While it is unclear how large the phenomenon of unreported decedents remaining on the voter list is, other data suggests it may be significant. For instance, in 2019 the United Nations estimated the over-65 population of Lebanon for the year 2020 to be 11–13 percent of the over-21 population. Taking Lebanon’s most populous electoral district, South III, as a case study, nearly 15 percent of voters on the rolls are over the age of 65, higher than the population proportion estimated by the UN.

A Directorate General of Civil Status official who requested anonymity in order to discuss internal procedures insists, however, that there is little risk of the deceased casting ballots because voters’ photo ID cards are checked against the Ministry’s records before ballots are cast in order to ensure that the voter’s ID corresponds to the entry in the registry.

The official also told L’Orient Today there is a known issue of duplicate records in certain circumstances, such as when a married woman who gets added to the voter registry in her husband’s district is not removed from the registry in her parents’ district. While, “in Lebanon anything is possible,” the official said these duplicates do not pose a risk to election integrity either, because voters must show a match between their voter registration file and their photo ID number, which does not change before or after marriage, and are also required to dip their finger in indelible ink, which would prevent double-voting.

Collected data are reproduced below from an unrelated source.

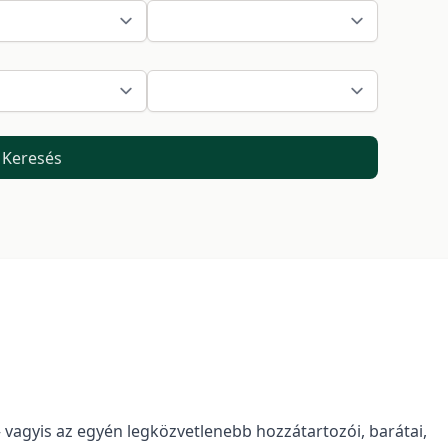
Keresés
– vagyis az egyén legközvetlenebb hozzátartozói, barátai,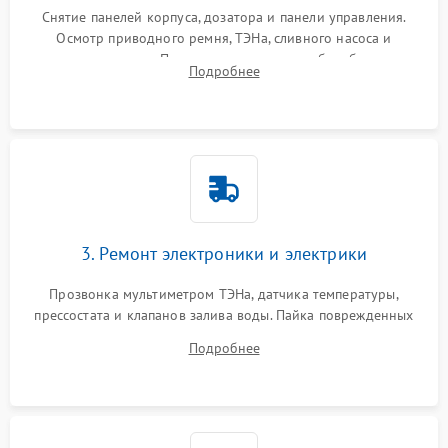
Снятие панелей корпуса, дозатора и панели управления.
Осмотр приводного ремня, ТЭНа, сливного насоса и
амортизаторов. Проверка подшипников барабана и
Подробнее
крестовины на износ, а манжеты люка на разрывы.
3. Ремонт электроники и электрики
Прозвонка мультиметром ТЭНа, датчика температуры,
прессостата и клапанов залива воды. Пайка поврежденных
дорожек или замена симисторов на плате управления.
Подробнее
Восстановление целостности проводки и контактов.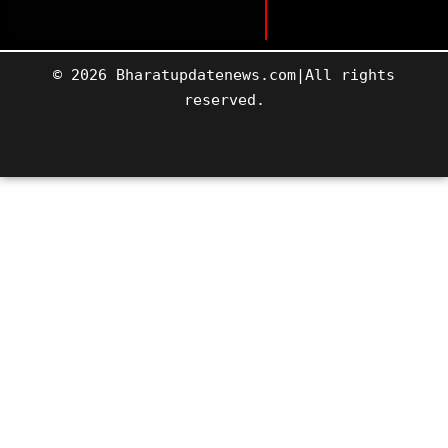
© 2026 Bharatupdatenews.com|All rights
reserved.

On the other hand, the voter rolls could undercount some communities because some Lebanese do not register the births of children who are entitled to citizenship. A 2021 study by the UN refugee agency and Siren, an international not-for-profit company that focuses on public sector reform, estimated that half of stateless people in the Akkar region were born to Lebanese fathers but not registered with the authorities when they were born. An earlier 2019 study by the same group estimated 63 percent of Tripoli’s stateless residents were cases of people eligible for citizenship not being registered.